L’attesi fuori dal bagno mentre si cambiava, le tenni la borsa mentre ritirava dei contanti. Fianco a fianco come una coppia di novelli sposi. Le offrii la colazione, poi il biglietto fino alla stazione Termini. Nel treno, dopo ormai una mezza giornata trascorsa insieme, le nostre teste si avvicinarono una all’altra. “Sono tanto stanco” dissi poggiandomi sulla sua spalla. Lei mi accarezzò il capo con premura. Sentii il suo profumo scivolarmi nel petto. Arrivammo a destinazione sotto un cielo plumbeo e minaccioso. Dalla via che porta a San Lorenzo risalivano poderose e fresche raffiche di vento di fine estate.
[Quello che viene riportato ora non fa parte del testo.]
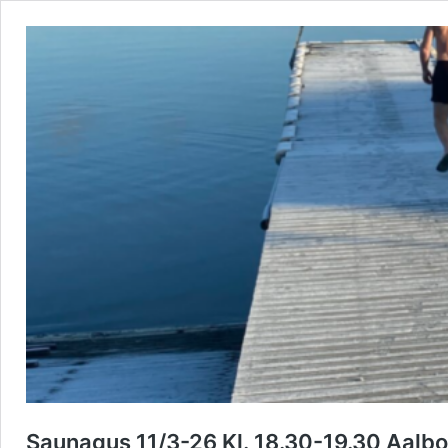
Saunagus 11/3-26 Kl. 18.30-19.30 Aalbo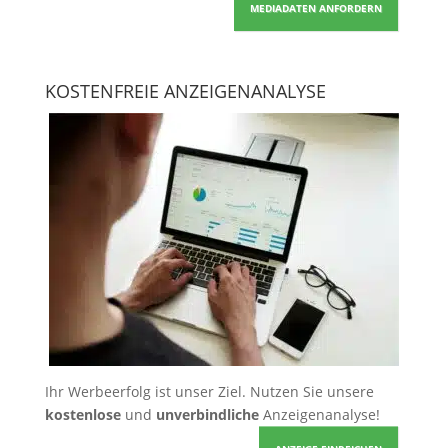
MEDIADATEN ANFORDERN
KOSTENFREIE ANZEIGENANALYSE
Ihr Werbeerfolg ist unser Ziel. Nutzen Sie unsere
kostenlose
und
unverbindliche
Anzeigenanalyse!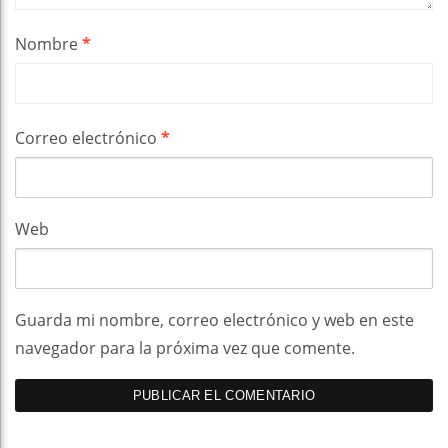
Nombre
*
Correo electrónico
*
Web
Guarda mi nombre, correo electrónico y web en este
navegador para la próxima vez que comente.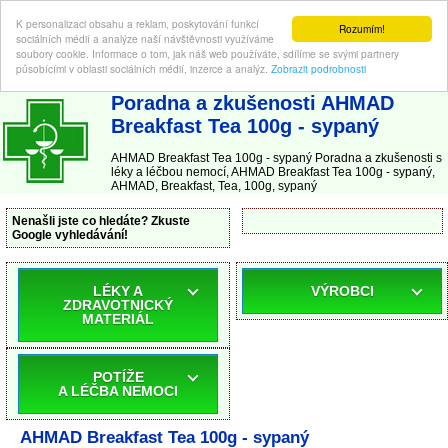
K personalizaci obsahu a reklam, poskytování funkcí
Rozumím!
sociálních médií a analýze naší návštěvnosti využíváme
soubory cookie. Informace o tom, jak náš web používáte, sdílíme se svými partnery
působícími v oblasti sociálních médií, inzerce a analýz.
Zobrazit podrobnosti
ABC-LEKARNA.cz
| Poradna a zkušenosti s léky a léčbou nemocí
Poradna a zkušenosti AHMAD
Breakfast Tea 100g - sypaný
AHMAD Breakfast Tea 100g - sypaný Poradna a zkušenosti s
léky a léčbou nemocí, AHMAD Breakfast Tea 100g - sypaný,
AHMAD, Breakfast, Tea, 100g, sypaný
Nenašli jste co hledáte? Zkuste
Google vyhledávání!
LÉKY A
VÝROBCI
ZDRAVOTNICKÝ
MATERIÁL
POTÍŽE
A LÉČBA NEMOCI
AHMAD Breakfast Tea 100g - sypaný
C’era una certa aria di fretta, tutto lì intorno, come spesso capita quando ci si spiccia per non incappare nella tempesta imminente. Corremmo anche noi. Presi per mano, andavamo freneticamente alla ricerca dell’Uber che l’avrebbe definitivamente portata via. “Mi fermerò qui solo due giorni – m’aveva spiegato lungo il tragitto -, ma conto di ritornare il mese prossimo per passare un altro po’ di tempo nel vostro Paese”. Ovviamente l’avevo invitata a fermarsi nella mia casa al mare, qualora avesse deciso di raggiungermi in Puglia. “Ho un piccolo giardino. E una moto, all’occorrenza. Da noi, la costa meridionale declina già nelle forme tipiche del cuore del Mediterraneo. Nelle giornate limpide si vede l’Albania. Abbiamo ulivi a migliaia e i fichi d’india colorati che in settembre sono buonissimi”.
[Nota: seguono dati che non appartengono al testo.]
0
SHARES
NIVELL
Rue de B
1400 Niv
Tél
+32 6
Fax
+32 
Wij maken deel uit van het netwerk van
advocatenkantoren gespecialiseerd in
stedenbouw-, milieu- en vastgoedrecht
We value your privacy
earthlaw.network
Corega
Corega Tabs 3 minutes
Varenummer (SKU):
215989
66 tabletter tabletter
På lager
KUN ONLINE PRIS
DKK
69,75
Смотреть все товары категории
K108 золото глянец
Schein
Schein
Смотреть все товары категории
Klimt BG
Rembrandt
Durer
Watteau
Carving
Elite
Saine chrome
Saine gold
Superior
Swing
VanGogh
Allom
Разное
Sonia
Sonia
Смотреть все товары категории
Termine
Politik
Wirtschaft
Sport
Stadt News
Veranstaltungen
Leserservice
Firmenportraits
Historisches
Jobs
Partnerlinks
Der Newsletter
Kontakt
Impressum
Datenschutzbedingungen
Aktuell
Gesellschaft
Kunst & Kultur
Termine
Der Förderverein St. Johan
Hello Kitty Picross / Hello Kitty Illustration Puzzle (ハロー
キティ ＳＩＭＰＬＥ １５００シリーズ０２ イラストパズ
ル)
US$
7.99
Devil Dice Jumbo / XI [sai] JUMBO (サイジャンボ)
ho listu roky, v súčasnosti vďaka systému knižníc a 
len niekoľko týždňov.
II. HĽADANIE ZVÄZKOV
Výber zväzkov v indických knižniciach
Venne infine il suo autista. L’auto si fermò davanti a noi proprio nel momento in cui il temporale scoppiò, grosso e fresco. Fu in quel momento che ci baciammo. Il suo corpo lungo e snello aderiva al mio con prepotenza. Lei mi stava avvinghiata addosso, intrecciando una gamba fra le mie come un serpente. Baciava con passione, intensamente e senza risparmiarsi. Sentivo lo spessore delle sue ossa sotto le dita, il battito delle sue ciglia sulle mie palpebre. Quando ci staccammo il mondo sembrava essere scivolato in un piano remoto dell’esistenza. Dovetti riavvicinarmi ad esso per gradi, come quando ci si sveglia da una pennica pomeridiana. Accanto a noi, un giovane indiano ci fissava con gli occhi sgranati. Sembrava non aver mai visto una cosa simile in vita sua. Infine lei raggiunse l’auto e si infilò svelta sul sedile posteriore. “La signora viaggia sola?” mi chiese l’autista vedendo che non la seguivo. Feci un cenno affermativo ed egli chiuse delicatamente la portiera. “Have a good trip, honey” mi disse schioccandomi un bacio con la mano. Le sue lunghe gambe sottili, come bacchette di miele, si mossero armonicamente fino a posarsi su un lato. Se la portò via il vento. Se la portò via la pioggia. Mai più mi capitò di rivederla eppure, per il tempo che durò la nostra conoscenza, mi sentii baciato dalla sorte e felice di aver trovato finalmente la donna della mia vita.